◆ Task to carry out
Search the entries for the word "napr". Copy every line that holds it.

◆ Data records
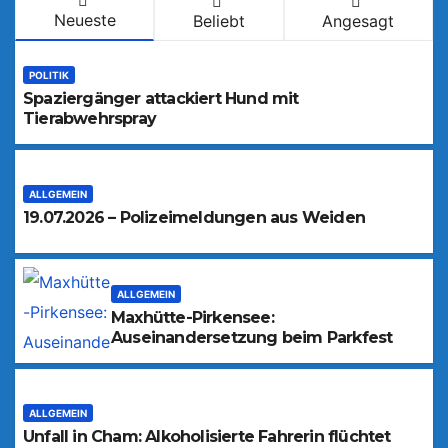
Neueste
Beliebt
Angesagt
POLITIK
Spaziergänger attackiert Hund mit
Tierabwehrspray
ALLGEMEIN
19.07.2026 – Polizeimeldungen aus Weiden
ALLGEMEIN
Maxhütte-Pirkensee:
Auseinandersetzung beim Parkfest
ALLGEMEIN
Unfall in Cham: Alkoholisierte Fahrerin flüchtet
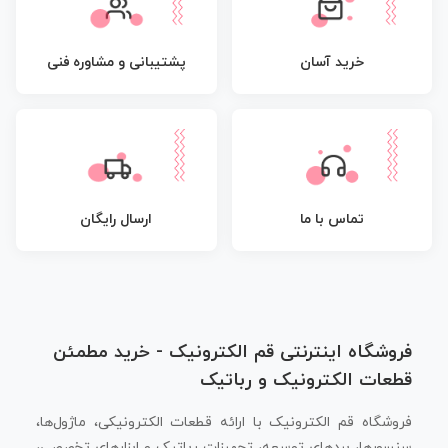
پشتیبانی و مشاوره فنی
خرید آسان
تماس با ما
ارسال رایگان
فروشگاه اینترنتی قم الکترونیک - خرید مطمئن
قطعات الکترونیک و رباتیک
فروشگاه قم الکترونیک با ارائه قطعات الکترونیکی، ماژول‌ها،
سنسورها، بردهای توسعه، تجهیزات رباتیک و ابزارهای تخصصی،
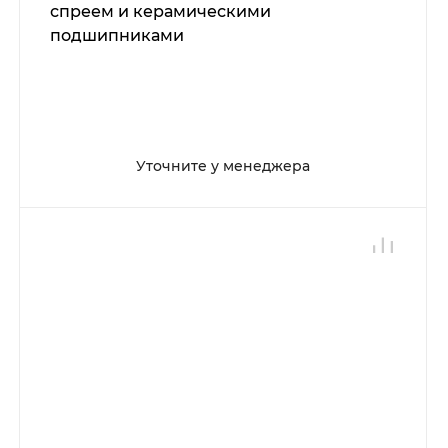
спреем и керамическими
подшипниками
Уточните у менеджера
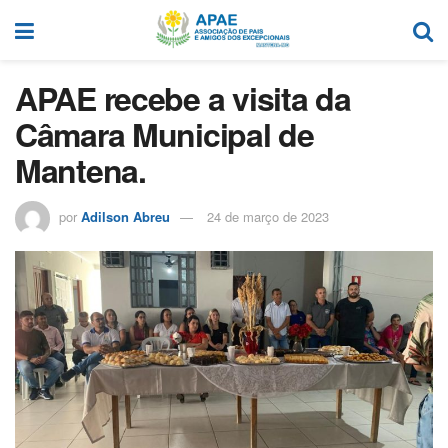
APAE recebe a visita da
Câmara Municipal de
Mantena.
por
Adilson Abreu
24 de março de 2023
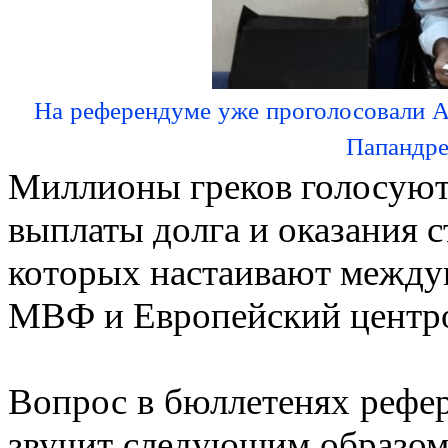
На референдуме уже проголосовали А
Папандре
Миллионы греков голосуют
выплаты долга и оказания 
которых настаивают между
МВФ и Европейский центр
Вопрос в бюллетенях рефе
звучит следующим образом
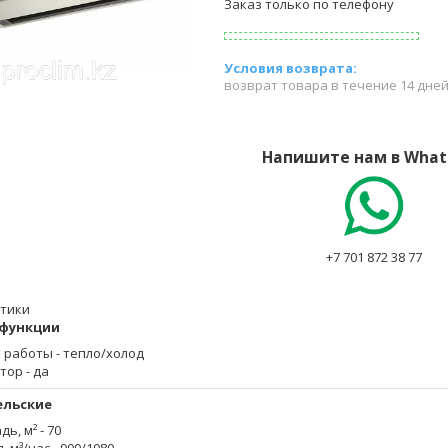
Заказ только по телефону
возврат товара в течение 14 дне
Напишите нам в What
+7 701 872 38 77
тики
 функции
 работы
- тепло/холод
тор
- да
ельские
дь, м²
- 70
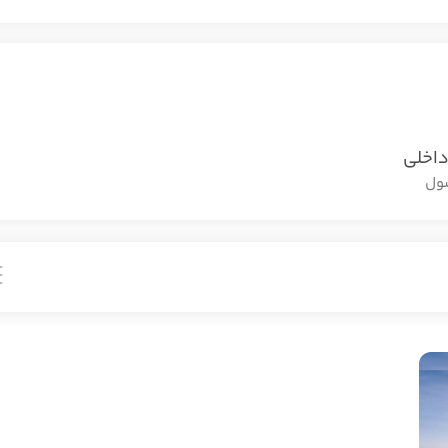
داخلی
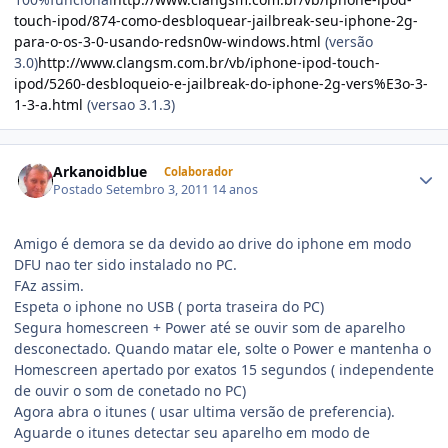
touch-ipod/874-como-desbloquear-jailbreak-seu-iphone-2g-
para-o-os-3-0-usando-redsn0w-windows.html
(versão
3.0)
http://www.clangsm.com.br/vb/iphone-ipod-touch-
ipod/5260-desbloqueio-e-jailbreak-do-iphone-2g-vers%E3o-3-
1-3-a.html
(versao 3.1.3)
Arkanoidblue
Colaborador
Postado
Setembro 3, 2011
14 anos
Amigo é demora se da devido ao drive do iphone em modo
DFU nao ter sido instalado no PC.
FAz assim.
Espeta o iphone no USB ( porta traseira do PC)
Segura homescreen + Power até se ouvir som de aparelho
desconectado. Quando matar ele, solte o Power e mantenha o
Homescreen apertado por exatos 15 segundos ( independente
de ouvir o som de conetado no PC)
Agora abra o itunes ( usar ultima versão de preferencia).
Aguarde o itunes detectar seu aparelho em modo de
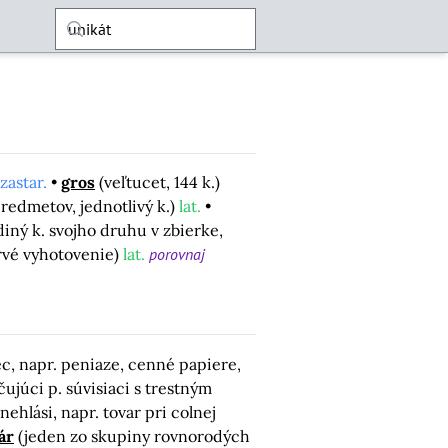
zastar.
gros
(veľtucet, 144 k.)
redmetov, jednotlivý k.)
lat.
diný k. svojho druhu v zbierke,
rvé vyhotovenie)
lat.
porovnaj
c, napr. peniaze, cenné papiere,
ujúci p. súvisiaci s trestným
nehlási, napr. tovar pri colnej
ár
(jeden zo skupiny rovnorodých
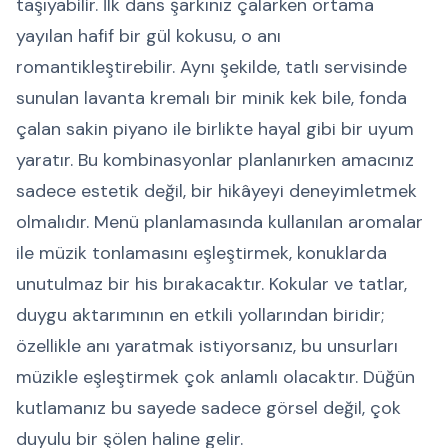
taşıyabilir. İlk dans şarkınız çalarken ortama
yayılan hafif bir gül kokusu, o anı
romantikleştirebilir. Aynı şekilde, tatlı servisinde
sunulan lavanta kremalı bir minik kek bile, fonda
çalan sakin piyano ile birlikte hayal gibi bir uyum
yaratır. Bu kombinasyonlar planlanırken amacınız
sadece estetik değil, bir hikâyeyi deneyimletmek
olmalıdır. Menü planlamasında kullanılan aromalar
ile müzik tonlamasını eşleştirmek, konuklarda
unutulmaz bir his bırakacaktır. Kokular ve tatlar,
duygu aktarımının en etkili yollarından biridir;
özellikle anı yaratmak istiyorsanız, bu unsurları
müzikle eşleştirmek çok anlamlı olacaktır. Düğün
kutlamanız bu sayede sadece görsel değil, çok
duyulu bir şölen haline gelir.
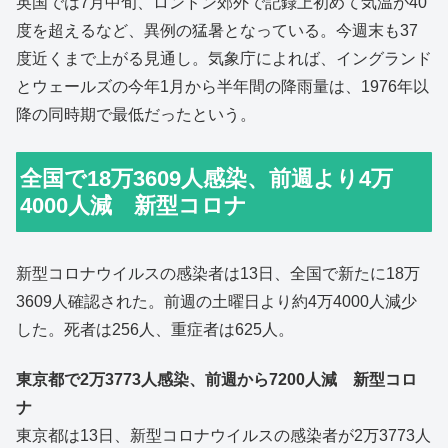
英国では7月中旬、ロンドン郊外で記録上初めて気温が40
度を超えるなど、異例の猛暑となっている。今週末も37
度近くまで上がる見通し。気象庁によれば、イングランド
とウェールズの今年1月から半年間の降雨量は、1976年以
降の同時期で最低だったという。
全国で18万3609人感染、前週より4万
4000人減 新型コロナ
新型コロナウイルスの感染者は13日、全国で新たに18万
3609人確認された。前週の土曜日より約4万4000人減少
した。死者は256人、重症者は625人。
東京都で2万3773人感染、前週から7200人減 新型コロ
ナ
東京都は13日、新型コロナウイルスの感染者が2万3773人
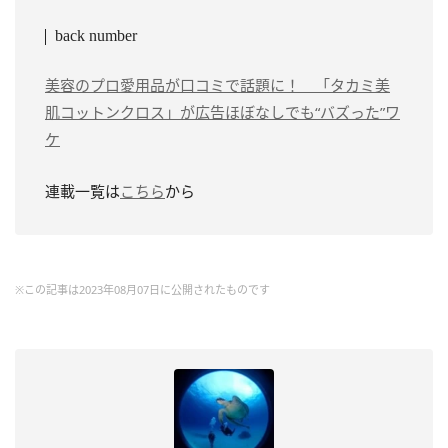
back number
美容のプロ愛用品が口コミで話題に！ 「タカミ美
肌コットンクロス」が広告ほぼなしでも“バズった”ワ
ケ
連載一覧は
こちら
から
※この記事は2023年08月07日に公開されたものです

◆ Response for this exercise
c, napr. peniaze, cenné papiere,
nehlási, napr. tovar pri colnej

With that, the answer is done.